◆ **Problem description**: What lines in the following entries hold the word "douane"? Copy each one.

################

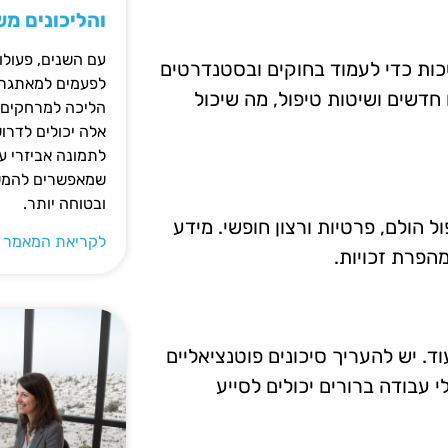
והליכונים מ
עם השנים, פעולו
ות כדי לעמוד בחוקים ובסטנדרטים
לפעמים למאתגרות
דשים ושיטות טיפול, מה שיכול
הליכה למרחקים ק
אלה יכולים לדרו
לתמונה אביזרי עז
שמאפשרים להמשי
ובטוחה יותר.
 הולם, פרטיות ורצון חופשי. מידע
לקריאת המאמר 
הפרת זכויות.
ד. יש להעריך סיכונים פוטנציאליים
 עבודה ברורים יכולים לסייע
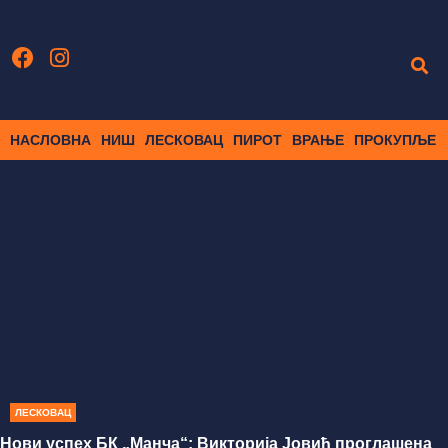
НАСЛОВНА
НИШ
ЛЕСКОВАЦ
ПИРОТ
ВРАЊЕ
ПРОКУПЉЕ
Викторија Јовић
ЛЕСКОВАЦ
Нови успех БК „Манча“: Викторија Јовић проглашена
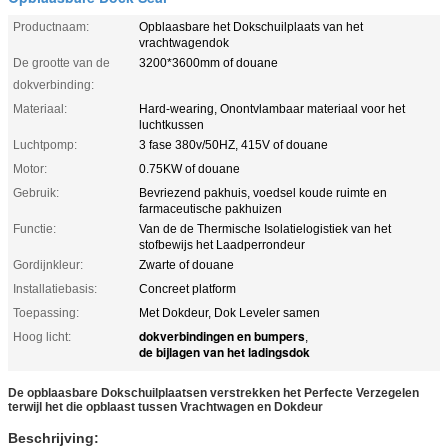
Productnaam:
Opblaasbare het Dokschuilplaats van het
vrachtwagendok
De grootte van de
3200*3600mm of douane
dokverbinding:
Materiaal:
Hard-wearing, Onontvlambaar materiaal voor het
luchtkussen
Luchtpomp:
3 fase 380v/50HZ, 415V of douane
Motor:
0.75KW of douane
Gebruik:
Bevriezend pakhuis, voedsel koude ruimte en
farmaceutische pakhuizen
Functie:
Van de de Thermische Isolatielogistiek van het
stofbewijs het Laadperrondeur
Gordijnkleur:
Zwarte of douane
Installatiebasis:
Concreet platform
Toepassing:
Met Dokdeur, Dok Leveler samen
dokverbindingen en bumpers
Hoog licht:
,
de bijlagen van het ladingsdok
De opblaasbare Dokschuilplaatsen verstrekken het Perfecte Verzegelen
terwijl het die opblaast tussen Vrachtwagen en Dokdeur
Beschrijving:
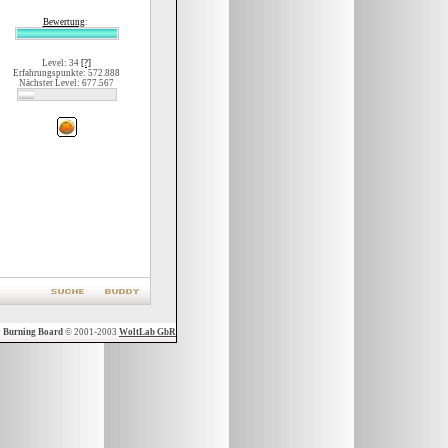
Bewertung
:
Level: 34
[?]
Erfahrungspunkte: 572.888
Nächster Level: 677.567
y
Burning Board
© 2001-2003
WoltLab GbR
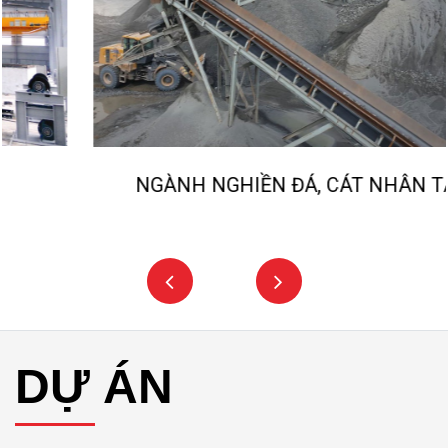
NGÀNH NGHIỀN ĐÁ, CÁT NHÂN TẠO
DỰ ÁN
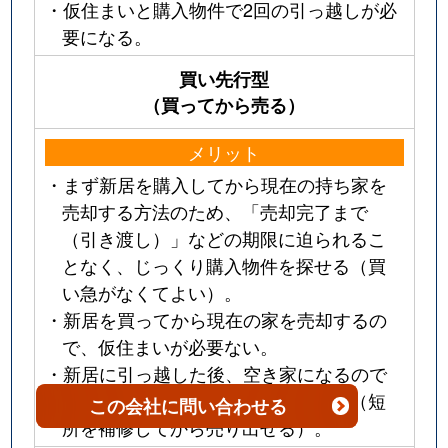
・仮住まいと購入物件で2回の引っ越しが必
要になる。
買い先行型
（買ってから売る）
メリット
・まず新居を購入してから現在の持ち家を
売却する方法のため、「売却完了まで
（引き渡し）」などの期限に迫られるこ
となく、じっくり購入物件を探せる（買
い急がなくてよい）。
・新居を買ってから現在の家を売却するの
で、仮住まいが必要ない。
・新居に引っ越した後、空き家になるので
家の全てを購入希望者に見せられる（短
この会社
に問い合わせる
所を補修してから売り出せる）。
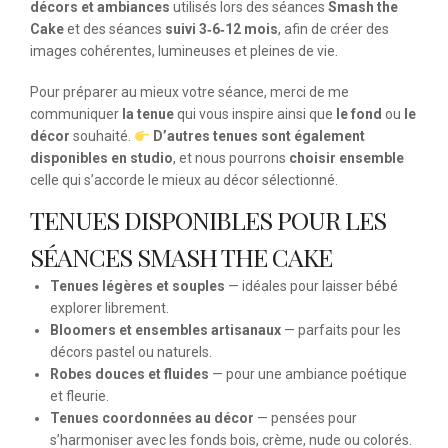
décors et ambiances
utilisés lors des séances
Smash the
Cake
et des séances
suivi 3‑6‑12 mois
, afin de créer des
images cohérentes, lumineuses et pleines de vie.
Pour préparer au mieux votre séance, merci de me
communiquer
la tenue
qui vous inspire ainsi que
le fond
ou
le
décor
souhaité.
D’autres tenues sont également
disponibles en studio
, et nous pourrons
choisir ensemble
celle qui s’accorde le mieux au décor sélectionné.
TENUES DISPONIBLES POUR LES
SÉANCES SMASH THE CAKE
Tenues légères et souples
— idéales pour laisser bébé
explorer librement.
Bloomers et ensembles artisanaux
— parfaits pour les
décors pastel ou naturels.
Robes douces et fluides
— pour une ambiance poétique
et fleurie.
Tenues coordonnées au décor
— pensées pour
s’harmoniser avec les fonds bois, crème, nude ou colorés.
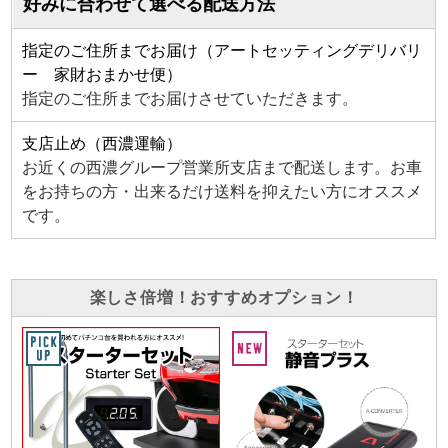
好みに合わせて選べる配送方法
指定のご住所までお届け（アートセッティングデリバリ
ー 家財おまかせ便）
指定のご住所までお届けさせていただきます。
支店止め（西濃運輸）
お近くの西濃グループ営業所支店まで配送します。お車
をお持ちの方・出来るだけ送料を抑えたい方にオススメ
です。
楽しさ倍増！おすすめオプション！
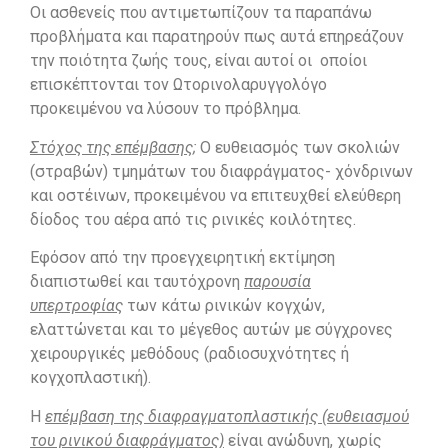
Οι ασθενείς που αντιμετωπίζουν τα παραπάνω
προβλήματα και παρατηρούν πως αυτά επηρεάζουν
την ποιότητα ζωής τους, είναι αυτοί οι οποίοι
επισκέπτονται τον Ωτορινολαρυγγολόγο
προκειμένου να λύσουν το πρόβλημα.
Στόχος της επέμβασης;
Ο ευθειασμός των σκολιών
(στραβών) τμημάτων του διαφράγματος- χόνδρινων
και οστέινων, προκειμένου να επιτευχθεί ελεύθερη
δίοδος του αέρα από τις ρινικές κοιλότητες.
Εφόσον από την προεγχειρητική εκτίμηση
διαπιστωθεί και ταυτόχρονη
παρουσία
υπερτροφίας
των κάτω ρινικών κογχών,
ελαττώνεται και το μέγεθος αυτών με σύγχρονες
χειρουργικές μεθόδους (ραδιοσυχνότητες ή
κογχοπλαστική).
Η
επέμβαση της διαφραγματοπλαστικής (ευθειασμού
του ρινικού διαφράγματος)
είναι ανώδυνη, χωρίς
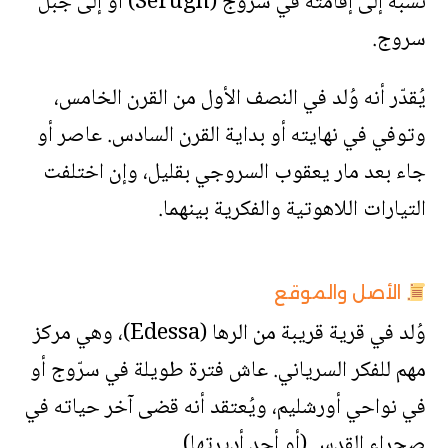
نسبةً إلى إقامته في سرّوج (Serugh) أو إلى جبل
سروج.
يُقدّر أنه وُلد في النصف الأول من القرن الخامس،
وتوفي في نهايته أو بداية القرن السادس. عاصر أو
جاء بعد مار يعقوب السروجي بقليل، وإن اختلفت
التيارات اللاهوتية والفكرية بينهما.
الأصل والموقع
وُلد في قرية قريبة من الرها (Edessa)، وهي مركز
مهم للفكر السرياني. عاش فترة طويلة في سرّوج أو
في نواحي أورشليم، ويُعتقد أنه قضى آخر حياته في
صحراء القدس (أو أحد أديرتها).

################

◆ **Response for this exercise**:
3200*3600mm of douane
3 fase 380v/50HZ, 415V of douane
0.75KW of douane
Zwarte of douane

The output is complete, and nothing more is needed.